Quanto à vitamina A, cerca de 150 milhões
de crianças em idade pré-escolar
têm problemas visuais derivados de deficiência
dessa vitamina.
Diante de tal desafio o Banco Mundial criou
os “Challenge Programs” ou os “Programas
Desafios”. São Projetos em diversas
áreas do conhecimento científico,
que objetivam a solução de problemas
que afetam a humanidade. A Desnutrição
é um destes projetos. Para combatê-la
foi criado o “Projeto Biofortificação”.
Trata-se de um projeto em rede, envolvendo universidades
e centros de pesquisas em todo o mundo. Em 2003,
encerrou-se a fase de planejamento. No início
de 2004, e nos próximos 10 anos, vários
ensaios serão conduzidos nos campos e nos
laboratórios das instituições
participantes. A meta é obter, mediante
ações de melhoramento genético,
variedades de feijão, milho e mandioca
com teores mais elevados em minerais como o ferro
e o zinco e vitamina A, micronutrientes reconhecidos
pela Organização Mundial de Saúde
como limitantes em termos de nutrição.
Busca-se melhorar as condições
nutricionais e de saúde das populações
pobres das áreas tropicais e subtropicais
do planeta, particularmente crianças e
mulheres lactantes da África, Ásia
e América Latina.
Estes alimentos (feijão, milho, e mandioca)

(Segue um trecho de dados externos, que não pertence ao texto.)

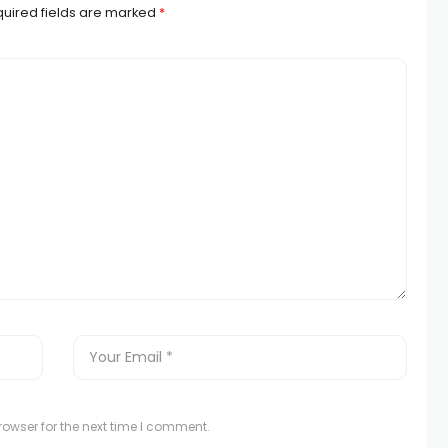
uired fields are marked
*
owser for the next time I comment.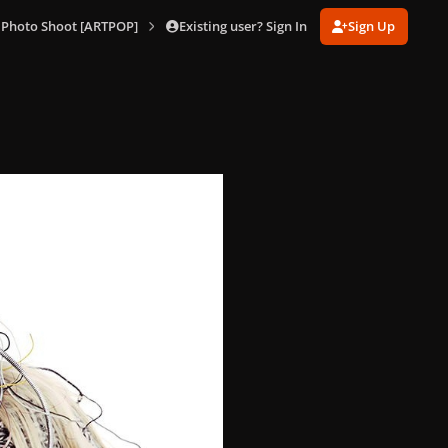
Existing user? Sign In
Sign Up
 Photo Shoot [ARTPOP]
010.jpg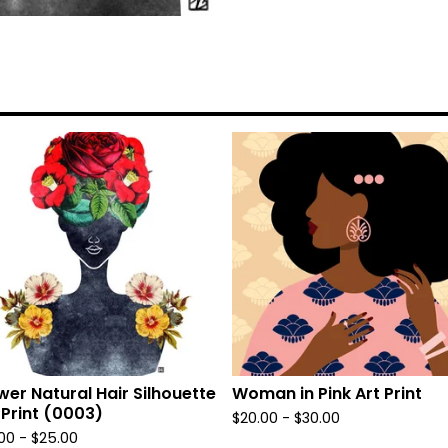
wer Natural Hair Silhouette
Woman in Pink Art Print
 Print (0003)
$
20.00
-
$
30.00
.00
-
$
25.00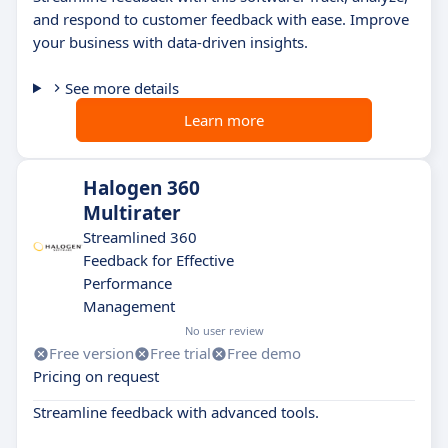
and respond to customer feedback with ease. Improve
your business with data-driven insights.
See more details
Learn more
Halogen 360
Multirater
Streamlined 360
Feedback for Effective
Performance
Management
No user review
Free version
Free trial
Free demo
Pricing on request
Streamline feedback with advanced tools.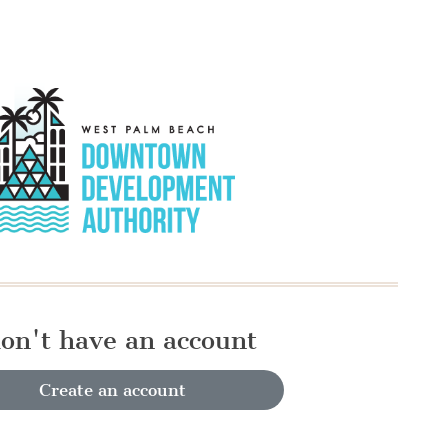
don't have an account
Create an account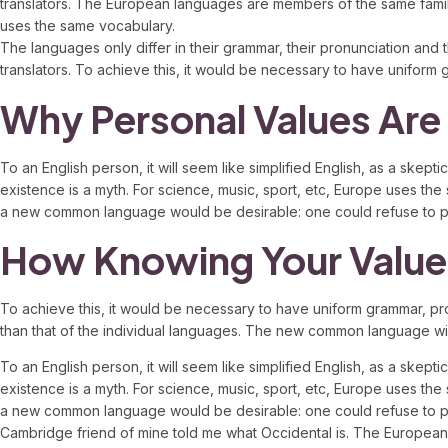
translators. The European languages are members of the same famil
uses the same vocabulary.
The languages only differ in their grammar, their pronunciation 
translators. To achieve this, it would be necessary to have unifo
Why Personal Values Are
To an English person, it will seem like simplified English, as a sk
existence is a myth. For science, music, sport, etc, Europe uses th
a new common language would be desirable: one could refuse to pa
How Knowing Your Value
To achieve this, it would be necessary to have uniform grammar, p
than that of the individual languages. The new common language will b
To an English person, it will seem like simplified English, as a sk
existence is a myth. For science, music, sport, etc, Europe uses th
a new common language would be desirable: one could refuse to pay e
Cambridge friend of mine told me what Occidental is. The Europea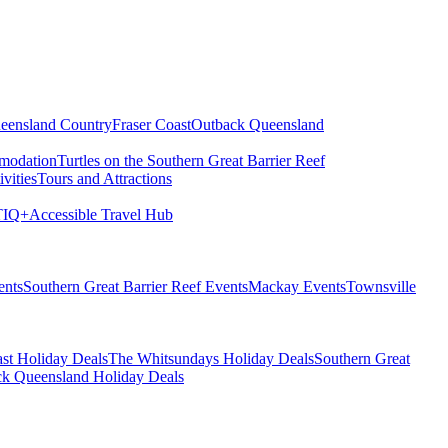
eensland Country
Fraser Coast
Outback Queensland
modation
Turtles on the Southern Great Barrier Reef
vities
Tours and Attractions
IQ+
Accessible Travel Hub
ents
Southern Great Barrier Reef Events
Mackay Events
Townsville
st Holiday Deals
The Whitsundays Holiday Deals
Southern Great
k Queensland Holiday Deals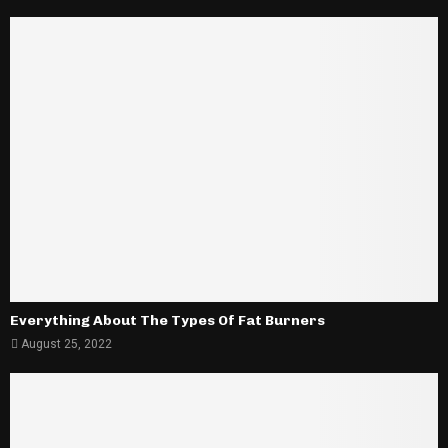
Everything About The Types Of Fat Burners
August 25, 2022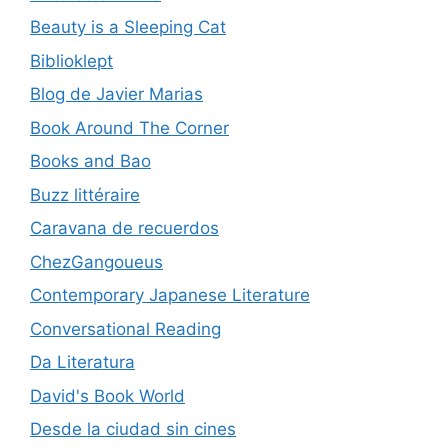
Beauty is a Sleeping Cat
Biblioklept
Blog de Javier Marias
Book Around The Corner
Books and Bao
Buzz littéraire
Caravana de recuerdos
ChezGangoueus
Contemporary Japanese Literature
Conversational Reading
Da Literatura
David's Book World
Desde la ciudad sin cines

representam atualmente a principal fonte de carboidratos,
por esta razão, consumidos em grandes volumes,
principalmente nos países mais pobres,
ou até mesmo naqueles em desenvolvimento.
|
|
A
mandioca, em particular, representa uma das mais
importantes fontes de energia alimentar em diversos
países tropicais, estimando-se que 70 milhões
de pessoas obtêm mais de 500 calorias por
dia ingerindo produtos derivados das raízes
dessa cultura, embora as folhas também
sejam consumidas.
Justifica-se este projeto considerando-se que
o Banco Mundial gasta 125 milhões de dólares
anuais na distribuição de 500 milhões
de pílulas de suplementação
alimentar em todo o mundo. Se levada em consideração
a participação dos grandes laboratórios
farmacêuticos, estes gastos podem chegar
a 1 bilhão de dólares anuais. Uma
análise mais criteriosa desta situação,
permitiu observar que investimentos em tecnologia
nas áreas de Agronomia, de Tecnologia de
Alimentos e de Nutrição, no médio
e longo prazos, solucionariam em definitivo este
problema, a menores custos.
O Brasil faz parte desta rede estratégica
de aliança entre instituições,
representado pela Embrapa, através dos
seus projetos de melhoramento genético
para as culturas de feijão, mandioca e
milho. Esses três produtos representam o
que há de mais importante na alimentação
dos brasileiros, seja pelo consumo direto ou como
parte da cadeia alimentar, daí concluir-se
o quanto a sociedade será beneficiada.
A Embrapa Mandioca e Fruticultura, localizada
em Cruz das Almas, no Recôncavo Baiano,
participa desta rede de instituições
científicas para o combate a fome e à
miséria no mundo. São cerca de 20
pesquisadores dedicando-se ao estudo da Mandioca.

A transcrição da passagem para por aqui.